Con 71 años de trayectoria y prestigio a nivel mundial, la Banda Sinfónica Nacional de Ciegos “Pascual Grisolía” se encuentra en un déficit presupuestario que la ha obligado a reducir sus actividades. Desde la llegada del macrismo al poder, el avance sobre los espacios de cultura ha sido constante y, ahora, el proyecto de Presupuesto 2019 reduciría en un 67% los fondos para la histórica orquesta.

“Cada oleada del neoliberalismo en Argentina ha coincidido con un receso enorme para la Banda. Yo llevo veinte años dedicándome a esto, fue mi primer trabajo y es algo importantísimo para nosotros como trabajadores y artistas”, explicó Pablo Mirco, músico no vidente y miembro estable de la Pascual Grisolía, que ofreció su primer concierto oficial como conjunto nacional en 1947.

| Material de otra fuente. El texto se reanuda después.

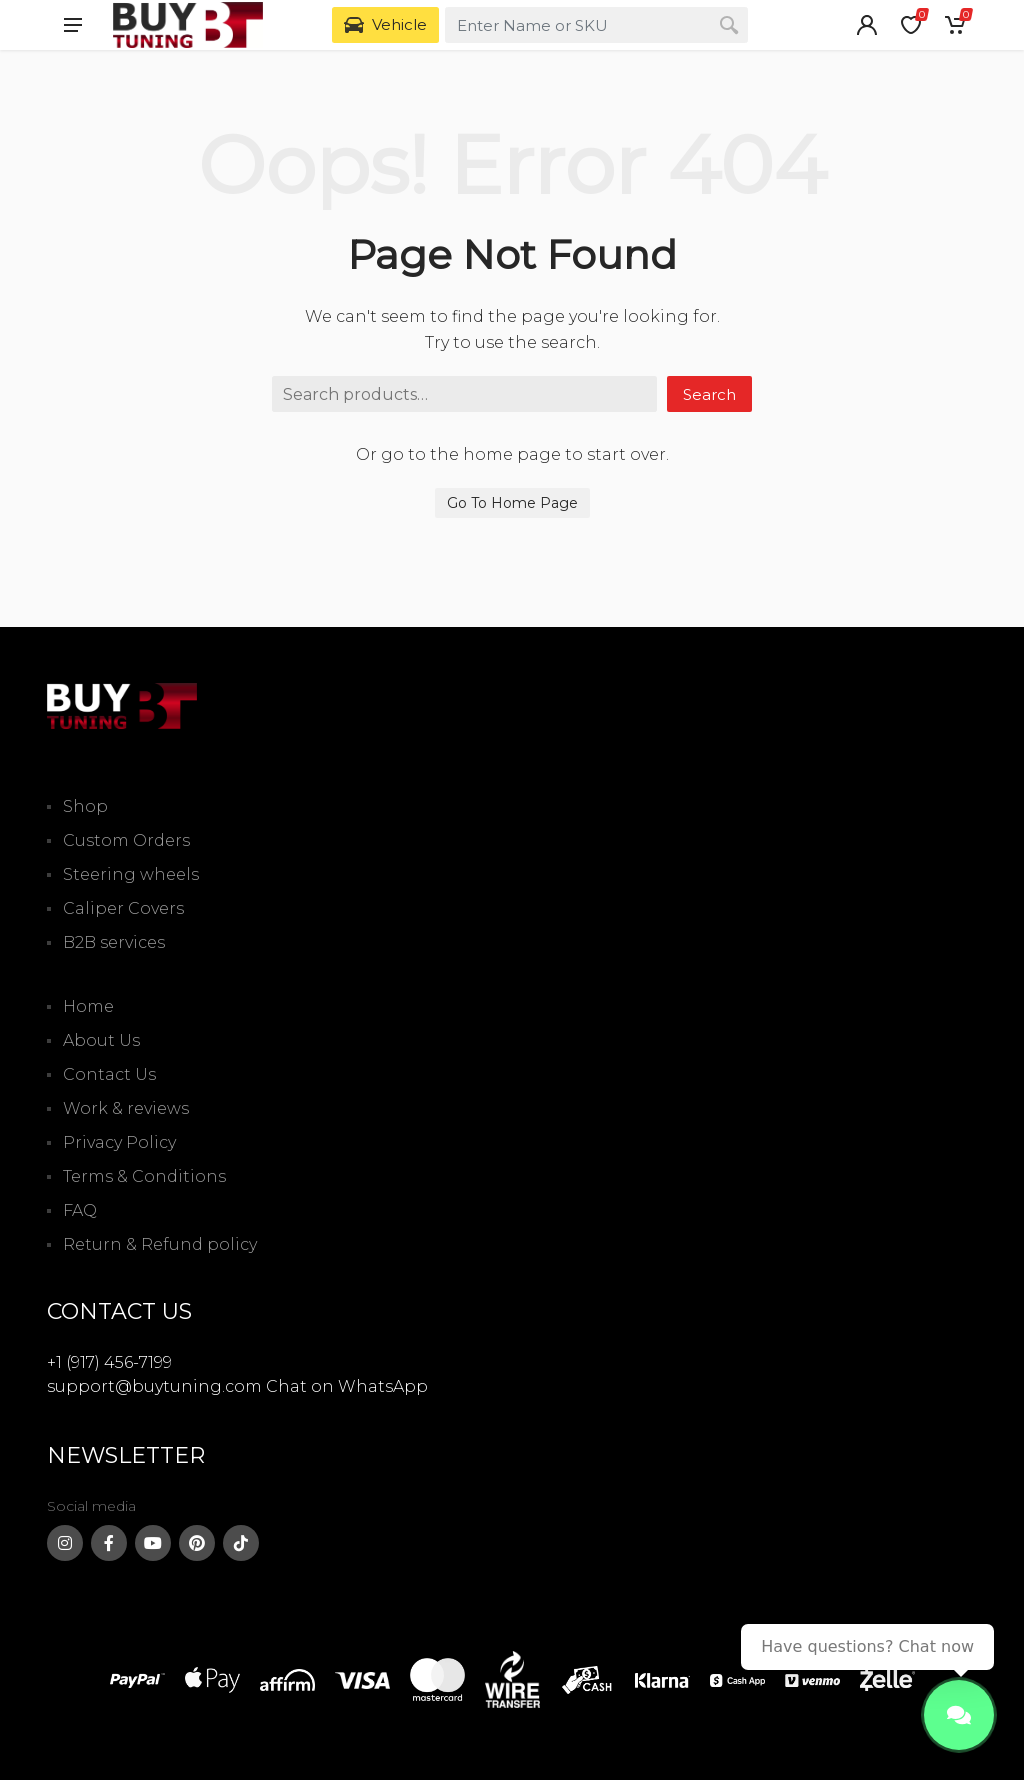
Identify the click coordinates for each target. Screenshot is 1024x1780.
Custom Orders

Pablo Mirco (músico no vidente y miembro estable): “Ya este año se cayeron todas las giras. El tema del traslado es un problema y estamos haciendo lo posible para no tener que pagar el micro nosotros, porque no hay plata para nada”.

Mirco conversó con Contexto sobre la gravedad que representaría el avance del Presupuesto del gobierno sobre el desarrollo de actividades de este espacio que sostiene alrededor de cien puestos de trabajo, entre músicos, directores, técnicos y asistentes. En lo concreto, el proyecto oficial prevé pasar de un presupuesto de tres millones de pesos a un millón.

“Ya este año se cayeron todas las giras. El tema del traslado es un problema y estamos haciendo lo posible para no tener que pagar el micro nosotros, porque no hay plata para nada. Lo más barato que podemos hacer es mover un camión para trasladar sólo los instrumentos”, expresó el músico.

Pablo tiene 41 años y pasó la mitad de su vida tocando el eufonio –instrumento de viento similar a una tuba– en las filas de la Banda Sinfónica, donde conviven hombres y mujeres de todas las edades, desde los dieciocho años recién ingresados, hasta quienes están a punto de jubilarse. Mirco comenzó como contratado antes de cumplir veinte años, tras estudiar años de piano y otras disciplinas.

“Esta banda representa mi vida, a partir de allí se me abrieron un montón de perspectivas sobre qué hacer con la música. Imaginate que para quienes tenemos una capacidad limitada es muy difícil trabajar de esto; el mercado es una jungla como en cualquier ámbito”, dijo.

“Nosotros tenemos que memorizar nuestras obras, tenemos que competir con músicos que pueden leer sus partituras mientras tocan, que pueden ver a su director de orquesta mientras tocan. Estamos en una enorme desventaja para hacer nuestro trabajo. La Banda es un espacio de suma importancia”, agregó.

Una de las postales más tristes que dejó expuesto el deterioro presupuestario fue un recital en el que estaba programada la participación del prestigioso músico Lito Vitale, donde la banda había trabajado durante meses un repertorio especial de clásicos de rock de Serú Girán y Pink Floyd, entre otros. Por no poder cumplir con el pago del contrato, el concierto finalmente se canceló.

“Eran obras que se arreglaron durante mucho tiempo. Los copistas pasaron las partituras a braille, luego lo ensayó la banda y el coro. Se estudió, se memorizó desde el comienzo del trabajo y a un mes de la función se canceló. Todo el trabajo y esfuerzo fueron en vano. Ahí es donde los números muestran las consecuencias a nivel humano”, expresó.

“Imaginate que para quienes tenemos una capacidad limitada es muy difícil trabajar de esto; el mercado es una jungla como en cualquier ámbito”

Mirco asegura que la llegada del macrismo se hace sentir desde hace rato en el cronograma de actividades e incluso en los espacios para ensayar. “El presupuesto viene bajando, los costos operativos suben. El transporte, el combustible. Se va relegando el programa, nos relegan la posibilidad de ensayar en salas de prestigio y en horarios acorde”, agregó Mirco, quien junto a la Banda recorrió provincias como Santa Fe, Neuquén, Entre Ríos y Córdoba.

Semanas antes, desde la Banda indicaron que habían tenido otros inconvenientes con la Dirección de Organismos Estables de la Secretaría de Cultura de la Nación, que había ordenado el desalojo de la sala de ensayo Carlos Gustavino, lugar de trabajo de la sinfónica durante dieciocho años. La orden fue en el marco de una serie de desentendidos en torno a obras de restauración del lugar, hecho que luego se demoró y dejó a la agrupación de músicos sin actividades.